PROBLEM TO WORK ON. Taking the line with "Tillåt alla" as the first and the line with "sustentáveis, redução de demanda por recursos" as the last, set down the lines below exactly, pictures excluded.

Data excerpts
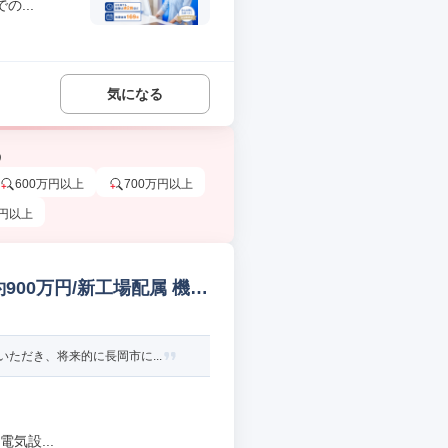
...
気になる
う
600万円以上
700万円以上
万円以上
00万円/新工場配属 機械
ただき、将来的に長岡市に...
気設...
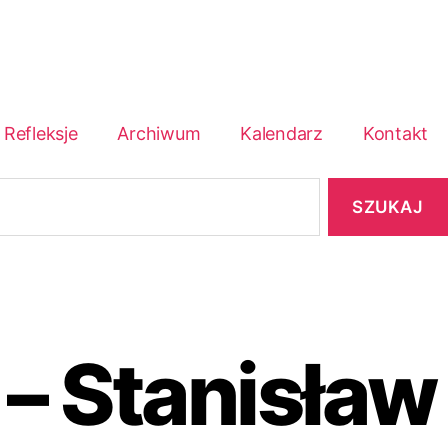
Refleksje
Archiwum
Kalendarz
Kontakt
– Stanisław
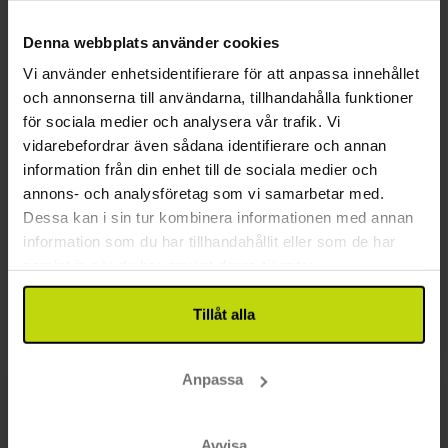
Denna webbplats använder cookies
Vi använder enhetsidentifierare för att anpassa innehållet
Peperbustornet
och annonserna till användarna, tillhandahålla funktioner
för sociala medier och analysera vår trafik. Vi
Peperbustornet är med sina 75 meter ett av de
vidarebefordrar även sådana identifierare och annan
högsta kyrkotornen i Holland och syns flera
information från din enhet till de sociala medier och
kilometer från staden. Tornet hör till Sankt
annons- och analysföretag som vi samarbetar med.
Michaels kyrkan som byggdes mellan 1394 och
Dessa kan i sin tur kombinera informationen med annan
1452 i nygotisk stil. Tornet är öppet för besökare
information som du har tillhandahållit eller som de har
varifrån ni bjuds på en fantastiskt fint utsikt ut
samlat in när du har använt deras tjänster.
över den fina medeltida staden med dess rustika
byggnader, kanaler och vallar.
Tillåt alla
Anpassa
Avvisa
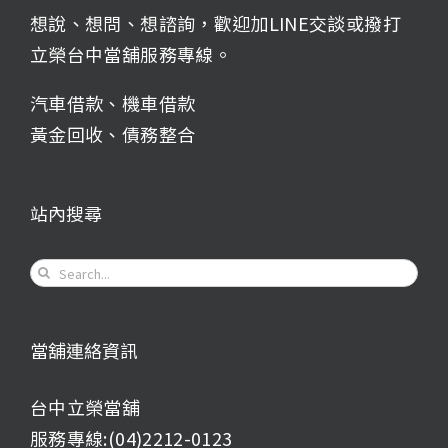
想說、想問、想諮詢，歡迎加LINE交談或撥打
立榮台中當舖服務專線。
汽車借款
、
機車借款
黃金回收
、
債務整合
站內搜尋
Search
for:
當舖連絡資訊
台中立榮當舖
服務專線:(04)2212-0123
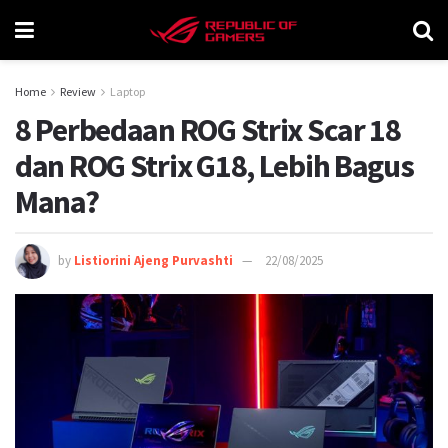
Home
Review
Laptop
8 Perbedaan ROG Strix Scar 18
dan ROG Strix G18, Lebih Bagus
Mana?
by
Listiorini Ajeng Purvashti
22/08/2025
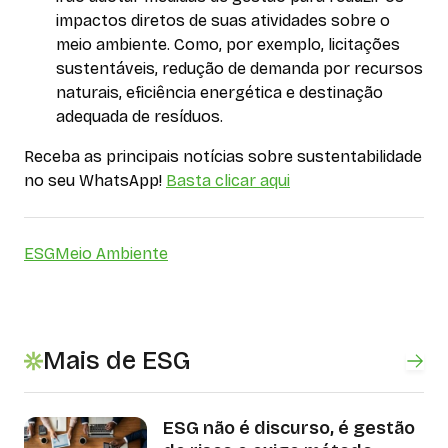
impactos diretos de suas atividades sobre o
meio ambiente. Como, por exemplo, licitações
sustentáveis, redução de demanda por recursos
naturais, eficiência energética e destinação
adequada de resíduos.
Receba as principais notícias sobre sustentabilidade
no seu WhatsApp!
Basta clicar aqui
ESG
Meio Ambiente
Mais de ESG
ESG não é discurso, é gestão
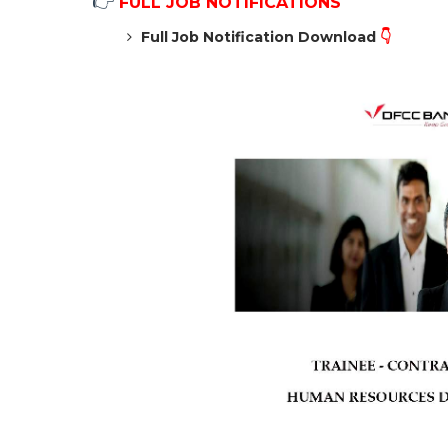
👉
FULL JOB NOTIFICATIONS
Full Job Notification Download
👇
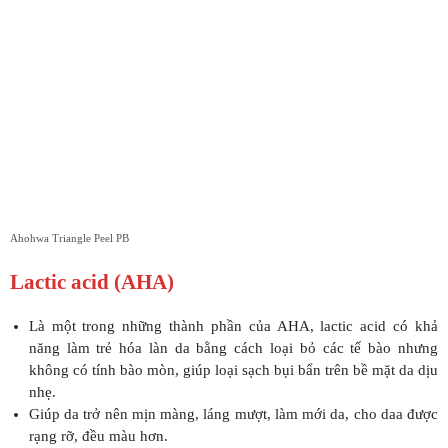
Ahohwa Triangle Peel PB
Lactic acid (AHA)
Là một trong những thành phần của AHA, lactic acid có khả
năng làm trẻ hóa làn da bằng cách loại bỏ các tế bào nhưng
không có tính bào mòn, giúp loại sạch bụi bẩn trên bề mặt da dịu
nhẹ.
Giúp da trở nên mịn màng, láng mượt, làm mới da, cho daa được
rạng rỡ, đều màu hơn.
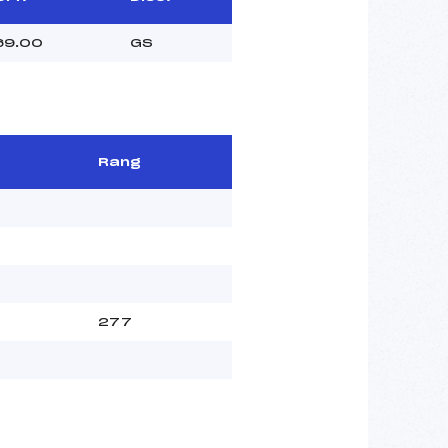
69.00
GS
Rang
277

FINISHED EXERCISE.
Tillåt alla
Anpassa
Avvisa
想說、想問、想諮詢，歡迎加LINE交談或撥打
立榮台中當舖服務專線。
汽車借款
、
機車借款
黃金回收
、
債務整合
站內搜尋
Search
for:
當舖連絡資訊
台中立榮當舖
服務專線:(04)2212-0123
Home
Review
Laptop
8 Perbedaan ROG Strix Scar 18
dan ROG Strix G18, Lebih Bagus
Mana?
by
Listiorini Ajeng Purvashti
22/08/2025
impactos diretos de suas atividades sobre o
meio ambiente. Como, por exemplo, licitações
sustentáveis, redução de demanda por recursos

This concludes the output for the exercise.